You can use Xcode Instruments to detect memory leaks. A leak happens when objects remain in memory (just when think you got rid of it), because something is still holding a reference to them, even though they’re no longer needed. The consequence is increased memory usage, which can degrade performance and eventually cause the app to crash. A persistent user could very well create 10 timer instances by spam tapping play/pause had I not considered defining my capture lists.
Edge cases:
- Changing the play/pause symbols when audio finishes
- Disabling a regular loop if a custom loop is on
- Restarting the timer with the countdown if the audio ends
- Preventing the user from seeking past custom loop markers
- Knowing where to cancel tasks and how to properly deinit
Video
The second button is a film button which opens the PhotosPicker and lets the user select a video to watch within the RoutineView. When linked, the button’s image changes to a play symbol. A good application of this would be watching a video you filmed for a specific part. The video player is draggable and expandable.

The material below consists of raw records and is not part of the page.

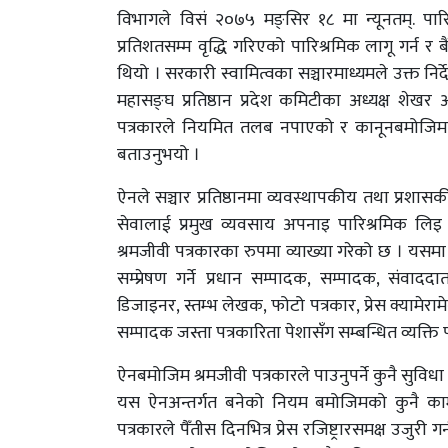
विभागले विसं २०७५ मङ्सिर १८ मा न्यूनतम्. पार
प्रतिशतसम्म वृद्धि गरिएको पारिश्रमिक लागू गर्न र 
थियो । सरकारी स्वामित्वका सञ्चारमाध्यमले उक्त न
महासङ्घ प्रतिष्ठान प्रदेश कमिटीका अध्यक्ष शेख
पत्रकारले नियमित तलब नपाएको र कानूनबमोजिमको 
बताउनुभयो ।
ऐनले सञ्चार प्रतिष्ठानमा व्यवस्थापकीय तथा प्रशासक
सेवालाई प्रमुख व्यवसाय अपनाइ पारिश्रमिक लिइ सञ
श्रमजीवी पत्रकारका रुपमा व्याख्या गरेको छ । यसमा स
सम्प्रेषण गर्ने प्रधान सम्पादक, सम्पादक, संवाददा
डिजाइनर, स्तम्भ लेखक, फोटो पत्रकार, प्रेस क्यामेरामेन
सम्पादक जस्ता पत्रकारिता पेशासँग सम्बन्धित व्यक्ति प
ऐनबमोजिम श्रमजीवी पत्रकारले पाउनुपर्ने कुनै सुविध
यस ऐनअन्तर्गत बनेको नियम बमोजिमको कुनै काम नगर
पत्रकारले पैँतीस दिनभित्र प्रेस रजिष्ट्रारसमक्ष उजुरी 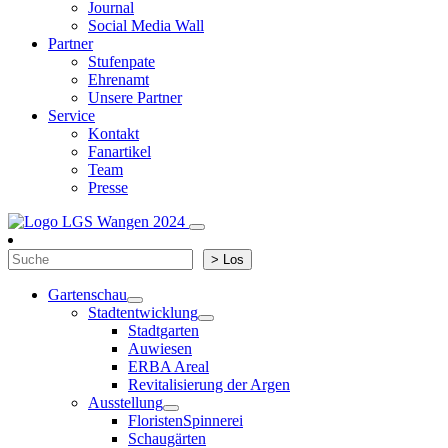
Journal
Social Media Wall
Partner
Stufenpate
Ehrenamt
Unsere Partner
Service
Kontakt
Fanartikel
Team
Presse
Suchen
> Los
Gartenschau
Stadtentwicklung
Stadtgarten
Auwiesen
ERBA Areal
Revitalisierung der Argen
Ausstellung
FloristenSpinnerei
Schaugärten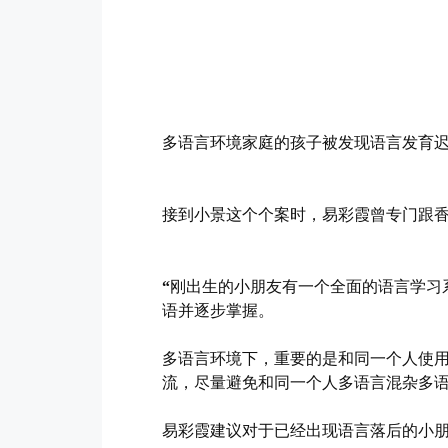
多语言环境家庭的孩子被发现语言发育
接到小景这个个案时，易彩霞曾专门跟
“
刚出生的小朋友有一个全面的语言学习
语并逐步掌握。
多语言环境下，重要的是和同一个人使
流，尽量避免和同一个人多语言混杂多
易彩霞建议对于已经出现语言落后的小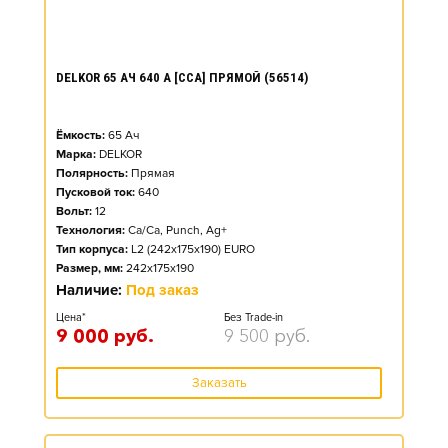
DELKOR 65 АЧ 640 А [CCA] ПРЯМОЙ (56514)
Ёмкость:
65
Ач
Марка:
DELKOR
Полярность:
Прямая
Пусковой ток:
640
Вольт:
12
Технология:
Ca/Ca, Punch, Ag+
Тип корпуса:
L2 (242x175x190) EURO
Размер, мм:
242x175x190
Наличие:
Под заказ
Цена*
Без Trade-in
9 000
руб.
9 500
руб.
Заказать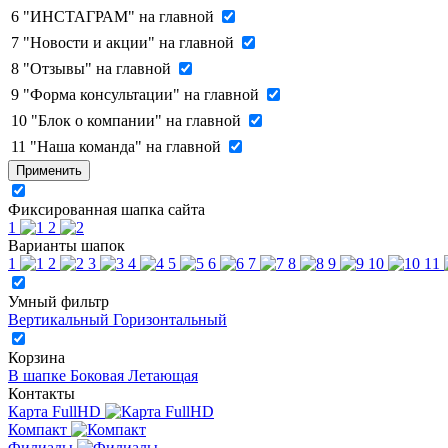
6
"ИНСТАГРАМ" на главной
7
"Новости и акции" на главной
8
"Отзывы" на главной
9
"Форма консультации" на главной
10
"Блок о компании" на главной
11
"Наша команда" на главной
Применить
Фиксированная шапка сайта
1
2
Варианты шапок
1
2
3
4
5
6
7
8
9
10
11
Умный фильтр
Вертикальный
Горизонтальный
Корзина
В шапке
Боковая
Летающая
Контакты
Карта FullHD
Компакт
Филиалы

Programmatically, since each PhotosPickerItem has an itemIdentifier, you can store it into a part’s videoAssetID (Data Models). You can fetch a video with the part’s videoAssetID through PHImageManager. Before doing all that, we must kindly ask for permission.
On first access to the photos library, the user receives a prompt for allowing the app full, limited or no access to it. If the user allows full access, then there’s no problem. With limited or no access, we have to alert the user in case they change their mind, that is, want to allow new photos. In the former, one thing that initially confused me is that Apple, by default, shows all the photos of the PhotosPicker including the ones you didn’t allow (screenshot where it says Learn more…). On WhatsApp, their picker only shows limited photos, suggesting a different implementation going on. In any case, we only assign the itemIdentifier to the part when appropriate!
Notify the user that they can’t link a video they haven’t allowed.
// RoutineView
// Prompting to allow access
alert("No Access", isPresented: $videoManager.showingAccessAlert) {
Button("Open Settings") {
if let url = URL(string: UIApplication.openSettingsURLString) {
UIApplication.shared.open(url)
}
}
Button("Cancel", role: .cancel) {
videoManager.showingAccessAlert = false
videoManager.selectedVideoItem = nil
}
} message: {
Text("This video isn’t accessible with your current Photos permissions. You can allow access in Settings.")
}Extra edge cases:
- User manually unlinking the video
- Unlinking the video from the part when the user deletes it from their library.
- Changing the z-index of the video player to prevent overlap with the audio player
Overview and Add Moves
I’ve included an overview mode for performers, giving them a bird’s eye view on all the moves within a part, so they have a quick way to memorize them. In overview mode, users cannot reorder or add notes to existing moves. As a bonus, if the user taps the part title on top, a modal opens that lets them navigate directly to the part they want to rehearse without scrolling. This can be especially useful for performances with multiple parts. Finally, the last button displays a sheet to add moves of custom types. These types can be edited and deleted through the Settings.
Behind the scenes
The RoutineView manages the audio and video players. Each Part holds a file URL and a videoAssetID. Tapping a button in the PartView executes a closure in the parent (RoutineView) with the PartView’s arguments: the part title and the audio URL. This sets up the AudioPlayerModel with the matching part’s URL. Unlike @Binding, which directly links state between parent and child, callbacks let the parent respond to events and decide what to do next.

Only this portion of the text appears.